Start of RECORDS TO USE

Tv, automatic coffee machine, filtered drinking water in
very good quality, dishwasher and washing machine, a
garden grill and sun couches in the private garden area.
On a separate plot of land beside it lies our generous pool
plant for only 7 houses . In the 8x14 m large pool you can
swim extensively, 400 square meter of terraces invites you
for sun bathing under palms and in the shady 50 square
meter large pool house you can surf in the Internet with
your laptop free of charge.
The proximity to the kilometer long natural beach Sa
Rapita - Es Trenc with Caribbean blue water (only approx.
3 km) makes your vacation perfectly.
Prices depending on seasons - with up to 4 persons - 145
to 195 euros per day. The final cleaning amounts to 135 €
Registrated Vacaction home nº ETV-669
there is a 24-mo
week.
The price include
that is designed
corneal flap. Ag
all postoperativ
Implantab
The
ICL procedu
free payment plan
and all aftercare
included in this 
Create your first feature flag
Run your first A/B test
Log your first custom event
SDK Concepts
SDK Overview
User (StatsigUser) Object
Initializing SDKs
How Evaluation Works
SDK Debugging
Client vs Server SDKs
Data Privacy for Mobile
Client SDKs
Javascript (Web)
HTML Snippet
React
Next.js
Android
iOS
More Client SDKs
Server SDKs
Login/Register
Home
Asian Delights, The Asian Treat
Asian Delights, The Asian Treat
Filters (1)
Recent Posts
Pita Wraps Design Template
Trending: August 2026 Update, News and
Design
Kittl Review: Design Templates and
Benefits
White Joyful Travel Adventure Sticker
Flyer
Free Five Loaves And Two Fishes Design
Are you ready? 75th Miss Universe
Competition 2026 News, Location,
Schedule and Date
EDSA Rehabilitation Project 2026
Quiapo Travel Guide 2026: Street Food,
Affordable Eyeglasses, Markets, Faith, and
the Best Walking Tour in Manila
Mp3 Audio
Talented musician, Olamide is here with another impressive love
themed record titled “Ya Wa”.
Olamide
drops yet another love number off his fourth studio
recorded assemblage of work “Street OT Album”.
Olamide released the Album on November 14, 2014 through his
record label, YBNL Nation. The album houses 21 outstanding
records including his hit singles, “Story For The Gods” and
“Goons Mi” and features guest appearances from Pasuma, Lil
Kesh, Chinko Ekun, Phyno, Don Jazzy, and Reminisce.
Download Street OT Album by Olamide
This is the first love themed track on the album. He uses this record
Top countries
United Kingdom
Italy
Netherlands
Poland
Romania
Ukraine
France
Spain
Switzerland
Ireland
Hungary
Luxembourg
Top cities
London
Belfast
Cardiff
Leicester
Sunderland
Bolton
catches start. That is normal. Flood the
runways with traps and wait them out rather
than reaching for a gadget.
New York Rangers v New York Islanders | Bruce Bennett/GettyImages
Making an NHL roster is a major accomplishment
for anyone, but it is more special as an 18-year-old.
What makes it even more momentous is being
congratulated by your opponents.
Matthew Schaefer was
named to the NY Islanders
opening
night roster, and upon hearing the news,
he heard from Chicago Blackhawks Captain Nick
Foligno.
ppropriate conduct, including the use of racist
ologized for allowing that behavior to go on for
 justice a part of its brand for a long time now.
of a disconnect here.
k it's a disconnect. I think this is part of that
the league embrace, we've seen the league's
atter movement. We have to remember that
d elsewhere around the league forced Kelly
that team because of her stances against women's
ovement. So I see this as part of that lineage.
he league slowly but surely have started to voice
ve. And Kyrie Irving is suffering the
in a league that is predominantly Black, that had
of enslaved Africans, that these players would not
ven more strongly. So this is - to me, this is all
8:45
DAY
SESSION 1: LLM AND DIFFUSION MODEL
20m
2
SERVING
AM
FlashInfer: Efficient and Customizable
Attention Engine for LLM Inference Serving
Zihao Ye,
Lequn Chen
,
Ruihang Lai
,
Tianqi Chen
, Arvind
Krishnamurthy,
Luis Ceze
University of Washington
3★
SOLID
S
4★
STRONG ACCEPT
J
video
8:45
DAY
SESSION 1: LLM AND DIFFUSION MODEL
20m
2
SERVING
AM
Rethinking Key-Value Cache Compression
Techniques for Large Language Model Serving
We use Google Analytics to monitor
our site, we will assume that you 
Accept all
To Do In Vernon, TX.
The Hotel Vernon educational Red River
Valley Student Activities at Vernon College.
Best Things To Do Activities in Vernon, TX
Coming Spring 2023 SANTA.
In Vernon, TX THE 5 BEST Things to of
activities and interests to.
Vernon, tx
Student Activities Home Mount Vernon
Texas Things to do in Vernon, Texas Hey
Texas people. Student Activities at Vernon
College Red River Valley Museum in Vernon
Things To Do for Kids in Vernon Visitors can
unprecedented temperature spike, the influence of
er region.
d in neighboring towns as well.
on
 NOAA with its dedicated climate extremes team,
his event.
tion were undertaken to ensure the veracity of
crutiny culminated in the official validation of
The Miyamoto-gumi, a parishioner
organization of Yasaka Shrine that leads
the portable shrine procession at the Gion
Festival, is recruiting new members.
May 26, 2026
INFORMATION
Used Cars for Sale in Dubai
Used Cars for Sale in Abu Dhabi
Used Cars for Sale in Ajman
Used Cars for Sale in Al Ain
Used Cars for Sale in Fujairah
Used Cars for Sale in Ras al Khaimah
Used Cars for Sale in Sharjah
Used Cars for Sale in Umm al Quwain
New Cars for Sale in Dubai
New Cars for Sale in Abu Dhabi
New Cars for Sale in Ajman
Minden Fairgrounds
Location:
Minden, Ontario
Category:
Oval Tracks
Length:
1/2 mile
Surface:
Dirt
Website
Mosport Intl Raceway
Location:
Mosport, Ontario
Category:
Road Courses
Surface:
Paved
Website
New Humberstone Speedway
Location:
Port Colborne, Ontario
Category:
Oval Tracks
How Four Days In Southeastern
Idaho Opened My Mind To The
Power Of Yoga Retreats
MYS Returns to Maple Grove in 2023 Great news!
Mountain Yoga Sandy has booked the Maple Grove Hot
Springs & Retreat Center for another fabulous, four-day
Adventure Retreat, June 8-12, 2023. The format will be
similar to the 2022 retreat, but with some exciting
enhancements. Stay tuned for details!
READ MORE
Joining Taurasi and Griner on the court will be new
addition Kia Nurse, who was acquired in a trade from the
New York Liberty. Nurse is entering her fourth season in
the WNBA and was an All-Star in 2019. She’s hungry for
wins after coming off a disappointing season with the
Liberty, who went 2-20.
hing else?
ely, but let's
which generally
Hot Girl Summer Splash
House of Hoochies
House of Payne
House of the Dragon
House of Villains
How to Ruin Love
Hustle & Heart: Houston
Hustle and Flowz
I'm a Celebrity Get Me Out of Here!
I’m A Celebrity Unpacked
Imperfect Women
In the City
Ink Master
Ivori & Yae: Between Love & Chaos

End of RECORDS TO USE

*EXERCISE DETAILS*
Wherever a line of the records above contains the string "Cars", copy that line out.

*PROBLEM SOLUTION*
Used Cars for Sale in Dubai
Used Cars for Sale in Abu Dhabi
Used Cars for Sale in Ajman
Used Cars for Sale in Al Ain
Used Cars for Sale in Fujairah
Used Cars for Sale in Ras al Khaimah
Used Cars for Sale in Sharjah
Used Cars for Sale in Umm al Quwain
New Cars for Sale in Dubai
New Cars for Sale in Abu Dhabi
New Cars for Sale in Ajman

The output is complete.